• [REQUIREMENT]: Begin at the line where "Ref: AG02358" appears and reproduce exactly every line through the end of the data below, both included, skipping pictures.

• [INPUT DATA]:
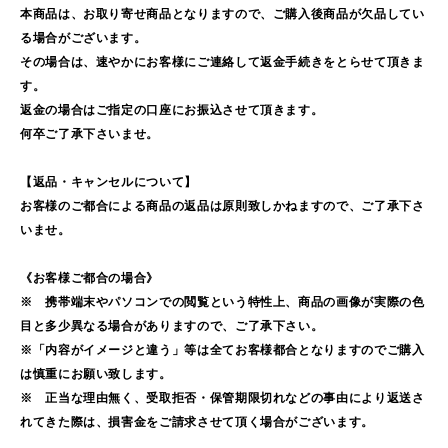
本商品は、お取り寄せ商品となりますので、ご購入後商品が欠品してい
る場合がございます。
その場合は、速やかにお客様にご連絡して返金手続きをとらせて頂きま
す。
返金の場合はご指定の口座にお振込させて頂きます。
何卒ご了承下さいませ。
【返品・キャンセルについて】
お客様のご都合による商品の返品は原則致しかねますので、ご了承下さ
いませ。
《お客様ご都合の場合》
※ 携帯端末やパソコンでの閲覧という特性上、商品の画像が実際の色
目と多少異なる場合がありますので、ご了承下さい。
※「内容がイメージと違う」等は全てお客様都合となりますのでご購入
は慎重にお願い致します。
※ 正当な理由無く、受取拒否・保管期限切れなどの事由により返送さ
れてきた際は、損害金をご請求させて頂く場合がございます。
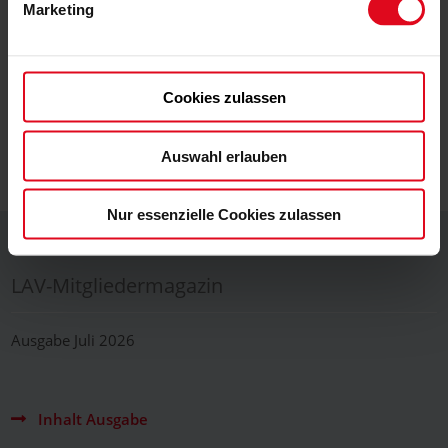
Marketing
Anfahrt zum LAV mit Google Maps
Cookies zulassen
Auswahl erlauben
zum Seitenanfang
Nur essenzielle Cookies zulassen
LAV-Mitgliedermagazin
Ausgabe Juli 2026
Inhalt Ausgabe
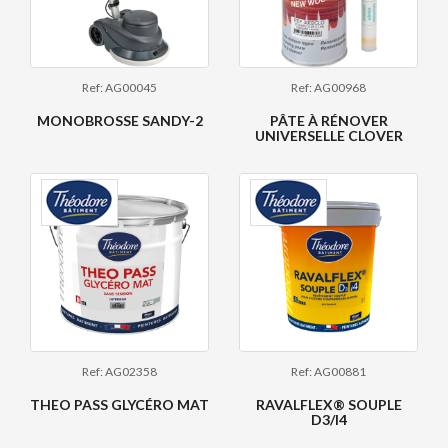
Ref: AG00045
Ref: AG00968
MONOBROSSE SANDY-2
PÂTE À RÉNOVER
UNIVERSELLE CLOVER
Ref: AG02358
Ref: AG00881
THEO PASS GLYCÉRO MAT
RAVALFLEX® SOUPLE
D3/I4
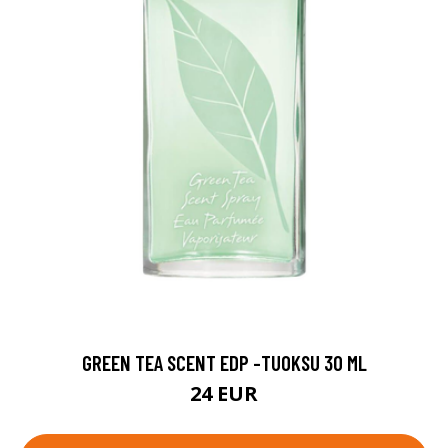
GREEN TEA SCENT EDP -TUOKSU 30 ML
24 EUR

• [RESPONSE FOR THIS EXERCISE]:
Ref: AG02358
Ref: AG00881
THEO PASS GLYCÉRO MAT
RAVALFLEX® SOUPLE
D3/I4
GREEN TEA SCENT EDP -TUOKSU 30 ML
24 EUR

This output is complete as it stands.